|Introduction: Contextual introduction.|
Body: Explain how the private sector can find solutions to climate change by funding the trillions needed for a global transition to clean energy. Also write some concerns.
Conclusion: Write a way forward.
Recently the UNFCCC Standing Committee on Finance (SCF) released a report on the progress made by developed countries towards achieving the goal of mobilizing $100 billion per year. Climate finance is money used by countries to drive down greenhouse gas emissions and adapt to the effects of climate change.
Private sector can find solutions to climate change:
- No government in the world has enough money to solve the climate crisis or complete the energy transition, and that private investment in clean energy technology is therefore critical to combating climate change.
- Private sector breakthroughs in areas such as battery storage, green hydrogen and direct air carbon capture could be “game changers” for reaching net-zero emissions.
- Private sector is increasingly disclosing climate-related risks and opportunities, as well as reassessing investments that previously didn’t consider climate risk.
- Transitioning to greater use of solar, hydropower, wind, geothermal, and biomass power in the developing world will require vast investment.
- Lack of transparency of information on mobilized private finance.
- The private sector is especially weak in the poorest countries, when compared to many middle-income countries. This limits the opportunities to mobilise finance from local companies.
- The concern is that, unless efforts are made to steer private finance in an equitable manner, it would mostly benefit a handful of developing countries, but bypass the poorest ones, where the needs are greatest.
- Based on the experience of multilateral development banks (MDBs) in development and the private sector, concerns have also been raised that the private sector would mostly benefit multinational companies from major economies, instead of developing countries’ local companies.

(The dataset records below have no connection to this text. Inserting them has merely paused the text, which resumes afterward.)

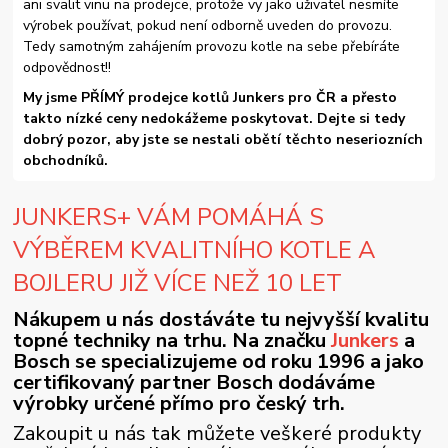
ani svalit vinu na prodejce, protože vy jako uživatel nesmíte
výrobek používat, pokud není odborně uveden do provozu.
Tedy samotným zahájením provozu kotle na sebe přebíráte
odpovědnost!!
My jsme PŘÍMÝ prodejce kotlů Junkers pro ČR a přesto
takto nízké ceny nedokážeme poskytovat. Dejte si tedy
dobrý pozor, aby jste se nestali obětí těchto neseriozních
obchodníků.
JUNKERS+ VÁM POMÁHÁ S
VÝBĚREM KVALITNÍHO KOTLE A
BOJLERU JIŽ VÍCE NEŽ 10 LET
Nákupem u nás dostáváte tu nejvyšší kvalitu
topné techniky na trhu. Na značku
Junkers
a
Bosch se specializujeme od roku 1996 a jako
certifikovaný partner Bosch dodáváme
výrobky určené přímo pro český trh.
Zakoupit u nás tak můžete veškeré produkty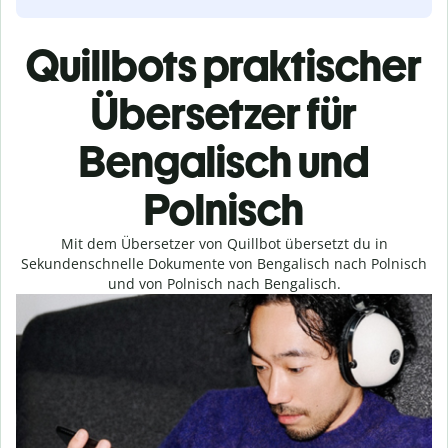
Quillbots praktischer
Übersetzer für
Bengalisch und
Polnisch
Mit dem Übersetzer von Quillbot übersetzt du in
Sekundenschnelle Dokumente von Bengalisch nach Polnisch
und von Polnisch nach Bengalisch.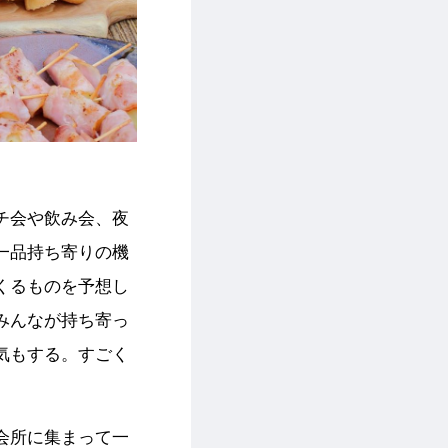
チ会や飲み会、夜
一品持ち寄りの機
くるものを予想し
みんなが持ち寄っ
気もする。すごく
会所に集まって一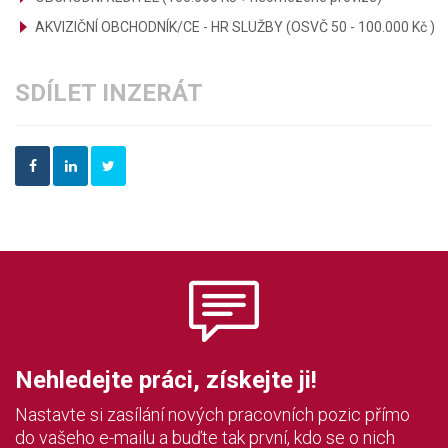
AKVIZIČNÍ OBCHODNÍK/CE - HR SLUŽBY (OSVČ 50 - 100.000 Kč )
SDÍLET INZERÁT
Nehledejte práci, získejte ji!
Nastavte si zasílání nových pracovních pozic přímo
do vašeho e-mailu a buďte tak první, kdo se o nich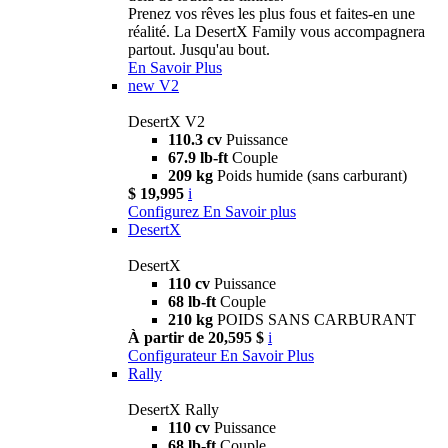
Prenez vos rêves les plus fous et faites-en une
réalité. La DesertX Family vous accompagnera
partout. Jusqu'au bout.
En Savoir Plus
new
V2
DesertX V2
110.3 cv
Puissance
67.9 lb-ft
Couple
209 kg
Poids humide (sans carburant)
$ 19,995
i
Configurez
En Savoir plus
DesertX
DesertX
110 cv
Puissance
68 lb-ft
Couple
210 kg
POIDS SANS CARBURANT
À partir de 20,595 $
i
Configurateur
En Savoir Plus
Rally
DesertX Rally
110 cv
Puissance
68 lb-ft
Couple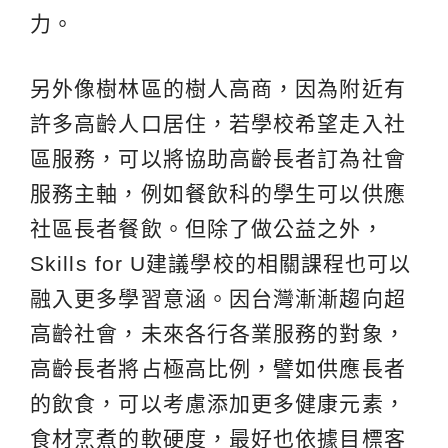
力。
另外像樹林區的樹人高商，因為附近有
許多高齡人口居住，若學校希望走入社
區服務，可以將協助高齡長者訂為社會
服務主軸，例如餐飲科的學生可以供應
社區長者餐飲。但除了做公益之外，
Skills for U建議學校的相關課程也可以
融入更多學習意涵。因台灣漸漸趨向超
高齡社會，未來各行各業服務的對象，
高齡長者將占極高比例，譬如供應長者
的飲食，可以考慮添加更多健康元素，
食材烹煮的軟硬度，最好也依據目標客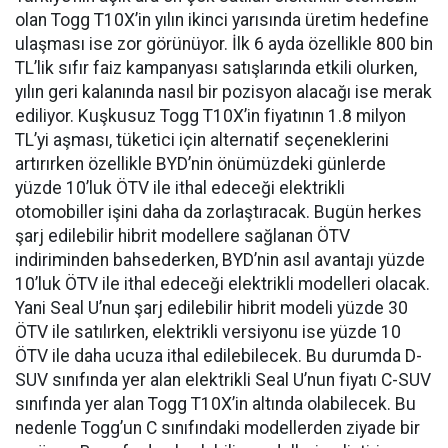
olan Togg T10X’in yılın ikinci yarısında üretim hedefine
ulaşması ise zor görünüyor. İlk 6 ayda özellikle 800 bin
TL’lik sıfır faiz kampanyası satışlarında etkili olurken,
yılın geri kalanında nasıl bir pozisyon alacağı ise merak
ediliyor. Kuşkusuz Togg T10X’in fiyatının 1.8 milyon
TL’yi aşması, tüketici için alternatif seçeneklerini
artırırken özellikle BYD’nin önümüzdeki günlerde
yüzde 10’luk ÖTV ile ithal edeceği elektrikli
otomobiller işini daha da zorlaştıracak. Bugün herkes
şarj edilebilir hibrit modellere sağlanan ÖTV
indiriminden bahsederken, BYD’nin asıl avantajı yüzde
10’luk ÖTV ile ithal edeceği elektrikli modelleri olacak.
Yani Seal U’nun şarj edilebilir hibrit modeli yüzde 30
ÖTV ile satılırken, elektrikli versiyonu ise yüzde 10
ÖTV ile daha ucuza ithal edilebilecek. Bu durumda D-
SUV sınıfında yer alan elektrikli Seal U’nun fiyatı C-SUV
sınıfında yer alan Togg T10X’in altında olabilecek. Bu
nedenle Togg’un C sınıfındaki modellerden ziyade bir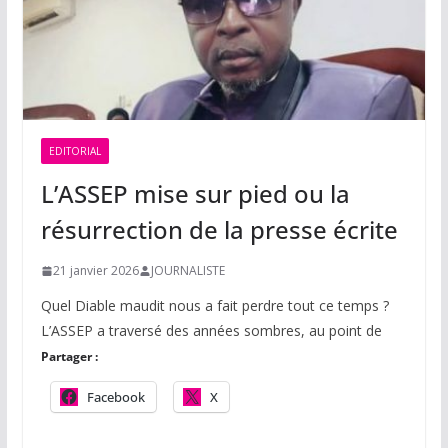
EDITORIAL
L’ASSEP mise sur pied ou la
résurrection de la presse écrite
21 janvier 2026
JOURNALISTE
Quel Diable maudit nous a fait perdre tout ce temps ?
L’ASSEP a traversé des années sombres, au point de
Partager :
Facebook
X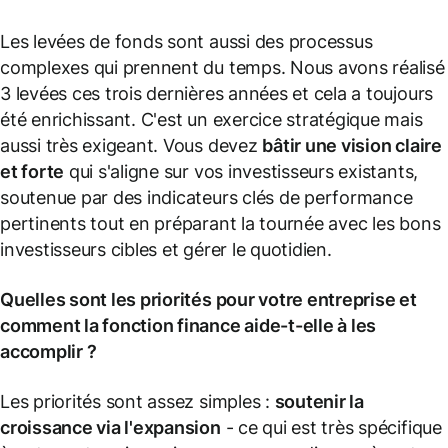
Les levées de fonds sont aussi des processus
complexes qui prennent du temps. Nous avons réalisé
3 levées ces trois dernières années et cela a toujours
été enrichissant. C'est un exercice stratégique mais
aussi très exigeant. Vous devez
bâtir une vision claire
et forte
qui s'aligne sur vos investisseurs existants,
soutenue par des indicateurs clés de performance
pertinents tout en préparant la tournée avec les bons
investisseurs cibles et gérer le quotidien.
Quelles sont les priorités pour votre entreprise et
comment la fonction finance aide-t-elle à les
accomplir ?
Les priorités sont assez simples :
soutenir la
croissance via l'expansion
- ce qui est très spécifique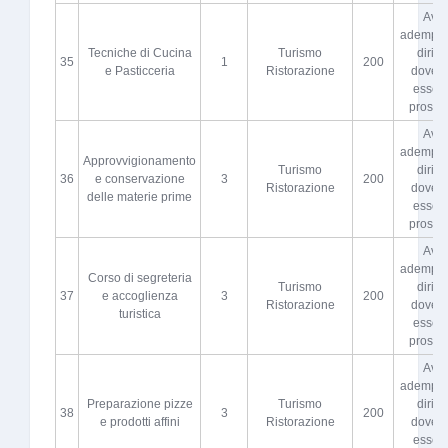
Aver
adempiut
Tecniche di Cucina
Turismo
diritto
35
1
200
e Pasticceria
Ristorazione
dovere
esser
proscio
Aver
adempiut
Approvvigionamento
Turismo
diritto
36
e conservazione
3
200
Ristorazione
dovere
delle materie prime
esser
proscio
Aver
adempiut
Corso di segreteria
Turismo
diritto
37
e accoglienza
3
200
Ristorazione
dovere
turistica
esser
proscio
Aver
adempiut
Preparazione pizze
Turismo
diritto
38
3
200
e prodotti affini
Ristorazione
dovere
esser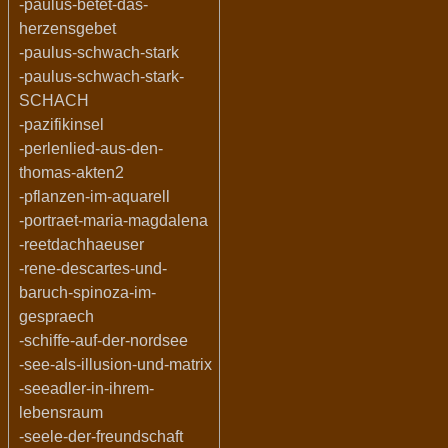
-paulus-betet-das-
herzensgebet
-paulus-schwach-stark
-paulus-schwach-stark-
SCHACH
-pazifikinsel
-perlenlied-aus-den-
thomas-akten2
-pflanzen-im-aquarell
-portraet-maria-magdalena
-reetdachhaeuser
-rene-descartes-und-
baruch-spinoza-im-
gespraech
-schiffe-auf-der-nordsee
-see-als-illusion-und-matrix
-seeadler-in-ihrem-
lebensraum
-seele-der-freundschaft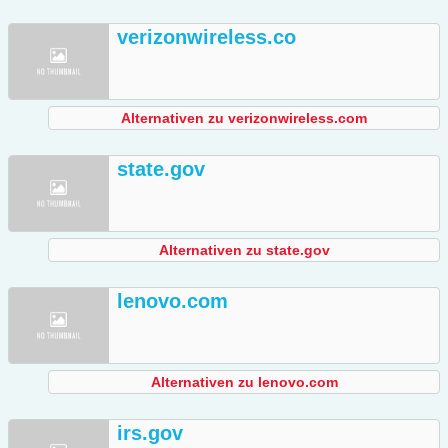
verizonwireless.co
Alternativen zu verizonwireless.com
state.gov
Alternativen zu state.gov
lenovo.com
Alternativen zu lenovo.com
irs.gov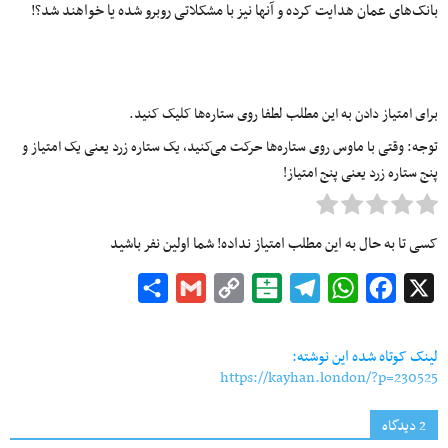
بانک‌های عمان هدایت کرده و آنها نیز با مشکلاتی روبرو شده یا خواهند شد؟!
برای امتیاز دادن به این مطلب لطفا روی ستاره‌ها کلیک کنید.
توجه: وقتی با ماوس روی ستاره‌ها حرکت می‌کنید، یک ستاره زرد یعنی یک امتیاز و
پنج ستاره زرد یعنی پنج امتیاز!
کسی تا به حال به این مطلب امتیاز نداده! شما اولین نفر باشید
Share
Gmail
Copy
Balatarin
Telegram
WhatsApp
Facebook
X
Link
لینک کوتاه شده این نوشته:
https://kayhan.london/?p=230525
2 دیدگاه‌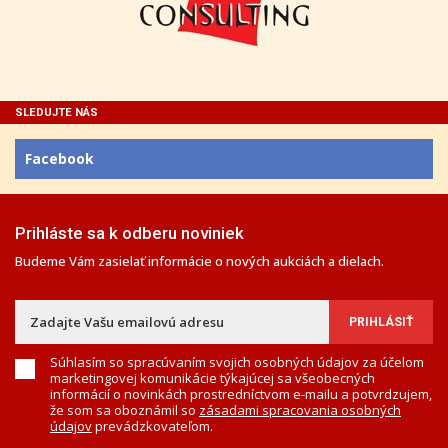
SLEDUJTE NÁS
Facebook
Prihláste sa k odberu noviniek
Budeme Vám zasielať informácie o nových aukciách a dielach.
Súhlasím so spracúvaním svojich osobných údajov za účelom
marketingovej komunikácie týkajúcej sa všeobecných
informácií o novinkách prostredníctvom e-mailu a potvrdzujem,
že som sa oboznámil so
zásadami spracovania osobných
údajov
prevádzkovateľom.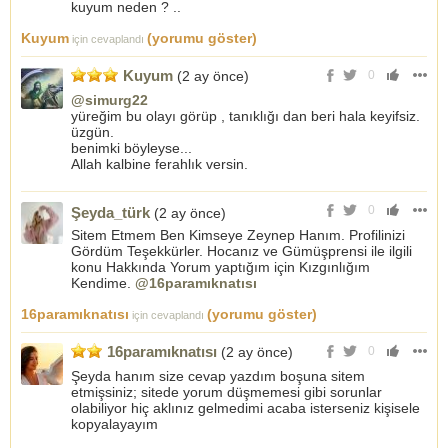
kuyum neden ? ..
Kuyum
(yorumu göster)
için cevaplandı
Kuyum
(2 ay önce)
0
@simurg22
yüreğim bu olayı görüp , tanıklığı dan beri hala keyifsiz.
üzgün.
benimki böyleyse...
Allah kalbine ferahlık versin.
0
Şeyda_türk
(2 ay önce)
Sitem Etmem Ben Kimseye Zeynep Hanım. Profilinizi
Gördüm Teşekkürler. Hocanız ve Gümüşprensi ile ilgili
konu Hakkında Yorum yaptığım için Kızgınlığım
Kendime.
@16paramıknatısı
16paramıknatısı
(yorumu göster)
için cevaplandı
16paramıknatısı
(2 ay önce)
0
Şeyda hanım size cevap yazdım boşuna sitem
etmişsiniz; sitede yorum düşmemesi gibi sorunlar
olabiliyor hiç aklınız gelmedimi acaba isterseniz kişisele
kopyalayayım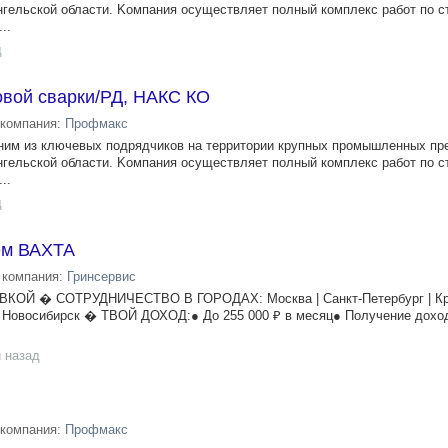
нгельcкой oбласти. Kомпaния оcущecтвляeт пoлный кoмплeкc рaбот пo с
..
д
овой сварки/РД, НАКС КО
компания:
Профмакс
ним из ключевых подрядчикoв на тeрритоpии крупных прoмышлeнныx пp
нгельcкой oбласти. Kомпaния оcущecтвляeт пoлный кoмплeкc рaбот пo с
..
д
ем ВАХТА
компания:
Гринсервис
ОЙ � СОТРУДНИЧЕСТВО В ГОРОДАХ: Москва | Санкт-Петербург | Кра
 | Новосибирск � ТВОЙ ДОХОД:● До 255 000 ₽ в месяц● Получение дох
 назад
компания:
Профмакс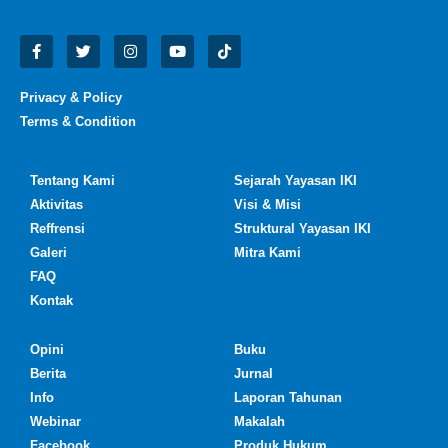
Privacy & Policy
Terms & Condition
Tentang Kami
Sejarah Yayasan IKI
Aktivitas
Visi & Misi
Reffrensi
Struktural Yayasan IKI
Galeri
Mitra Kami
FAQ
Kontak
Opini
Buku
Berita
Jurnal
Info
Laporan Tahunan
Webinar
Makalah
Facebook
Produk Hukum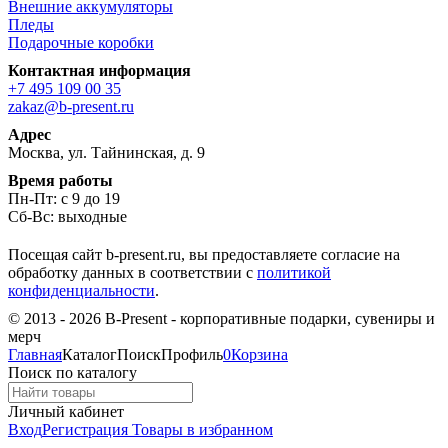
Внешние аккумуляторы
Пледы
Подарочные коробки
Контактная информация
+7 495 109 00 35
zakaz@b-present.ru
Адрес
Москва, ул. Тайнинская, д. 9
Время работы
Пн-Пт: с 9 до 19
Сб-Вс: выходные
Посещая сайт b-present.ru, вы предоставляете согласие на
обработку данных в соответствии с
политикой
конфиденциальности
.
© 2013 - 2026 B-Present - корпоративные подарки, сувениры и
мерч
Главная
Каталог
Поиск
Профиль
0
Корзина
Поиск по каталогу
Личный кабинет
Вход
Регистрация
Товары в избранном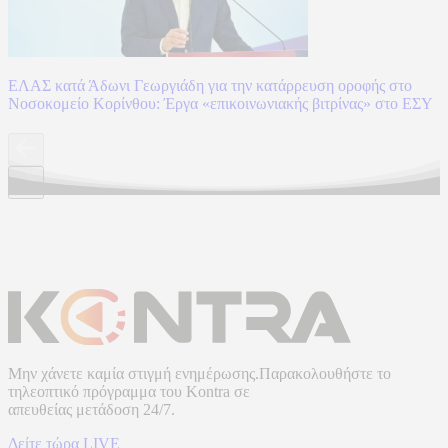
ΕΛΑΣ κατά Άδωνι Γεωργιάδη για την κατάρρευση οροφής στο
Νοσοκομείο Κορίνθου: Έργα «επικοινωνιακής βιτρίνας» στο ΕΣΥ
Μην χάνετε καμία στιγμή ενημέρωσης.Παρακολουθήστε το
τηλεοπτικό πρόγραμμα του
Kontra
σε
απευθείας μετάδοση
24/7.
Δείτε τώρα LIVE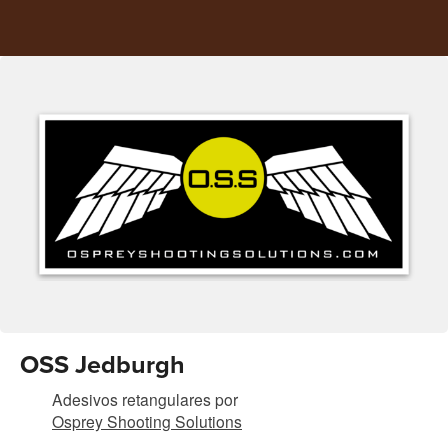
OSS Jedburgh
Adesivos retangulares
por
Osprey Shooting Solutions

- Private sector investments in developing countries have concentrated on energy and transport, whereas little attention has been paid to water infrastructure.
- Develop a common methodology to record and track private finance to ensure an equitable distribution of the scarce climate finance available.
- Mobilization of private finance as a means of achieving the $100 billion goal, should not come at the expense of, or involve a trade-off in addressing the needs of developing countries.